Issue d'une blonde, « Little Annie Fanny » publiée dans Playboy, l'expression a tout son charme. Créée par Harvey Kurtzman et Will Elder, les fondateurs de Mad Magazine et géniteur de Alfred E. Neumann dans les années de la révolution sexuelle, c'est encore plus drôle. Disponible aux éditions Hors-Collection, bande de vicieux.
Proukrâm
Interj.
Souvent lâchée dans un moment d'énervement par Nävis, il à parier que sa signification est purement personnelle : élevée par un robot-nounou sans jamais avoir connu d'autre humains, Nävis s'est sûrement forgée un gros-mot par instinct, puisqu'elle l'employait déjà avant son adolescence.

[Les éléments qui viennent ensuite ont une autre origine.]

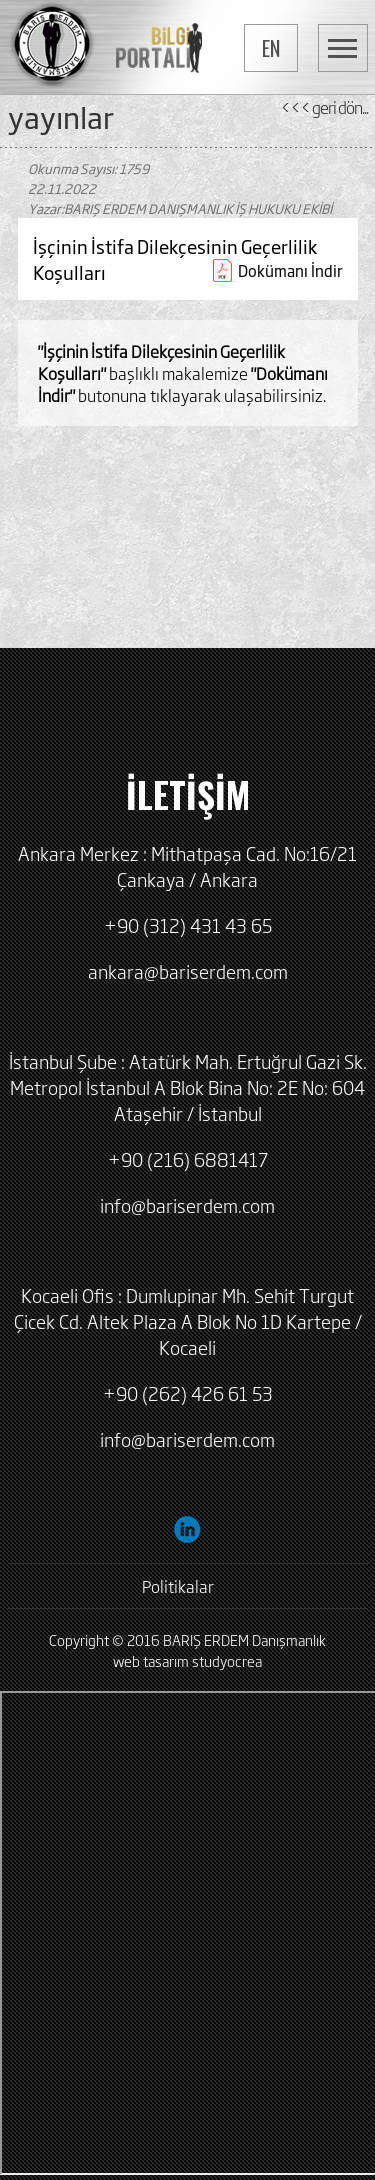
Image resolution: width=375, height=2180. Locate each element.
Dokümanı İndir (290, 270)
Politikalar (178, 1586)
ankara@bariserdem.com (188, 971)
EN (271, 48)
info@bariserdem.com (187, 1205)
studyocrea (227, 1660)
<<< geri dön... (324, 107)
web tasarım (151, 1660)
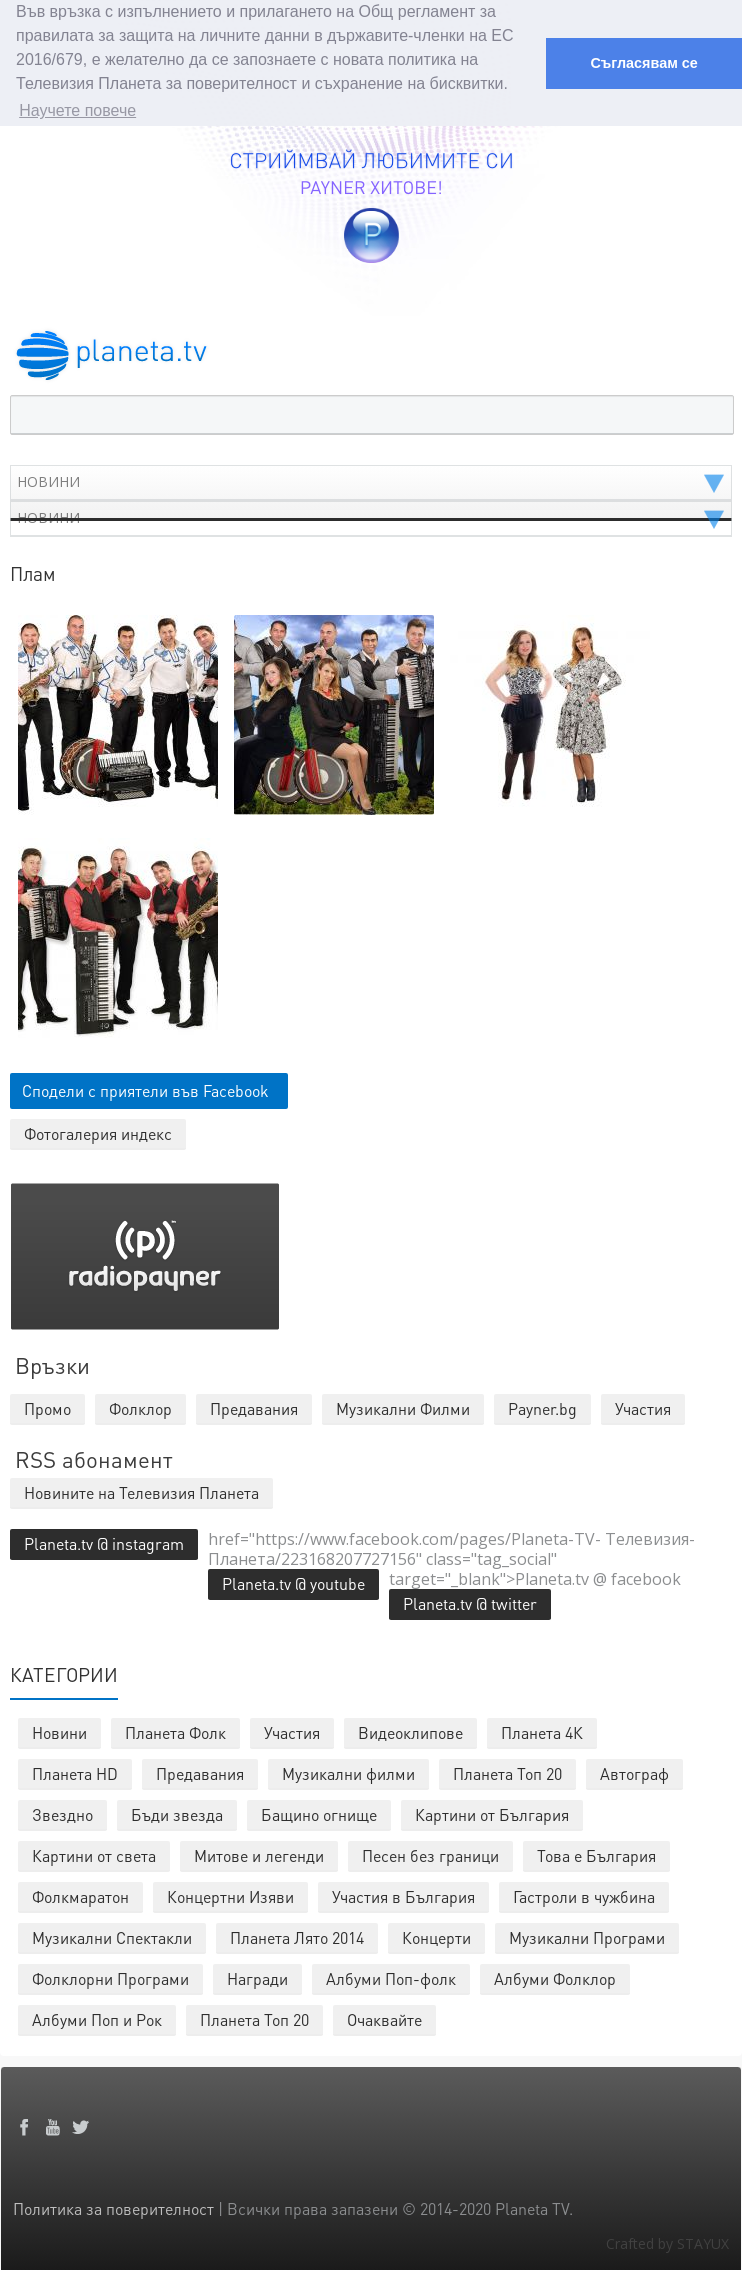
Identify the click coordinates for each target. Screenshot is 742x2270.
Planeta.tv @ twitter (470, 1601)
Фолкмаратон (80, 1894)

L'origine soupçonnée de la signification est à demander à Jean-David Morvan, scénariste et créateur de l'univers « Sillage », disponible chez Delcourt.
Rogntudjû
Interj.
À rapprocher de « Nandidjouss », laissant entrevoir une expression particulièrement offensante pour la religion.
Expression favorite du facilement survoltable Prunelle et bien souvent à l'encontre de « Gaston » dans les couloirs des éditions Dupuis. On imagine que Franquin a tenté de transcrire vaguement une insulte du Wallon vers le Français.

Ceci n'est qu'une première fournée un petit peu rapide afin de mieux étendre votre vocabulaire. Vous pouvez passez vos coups de fils maintenant.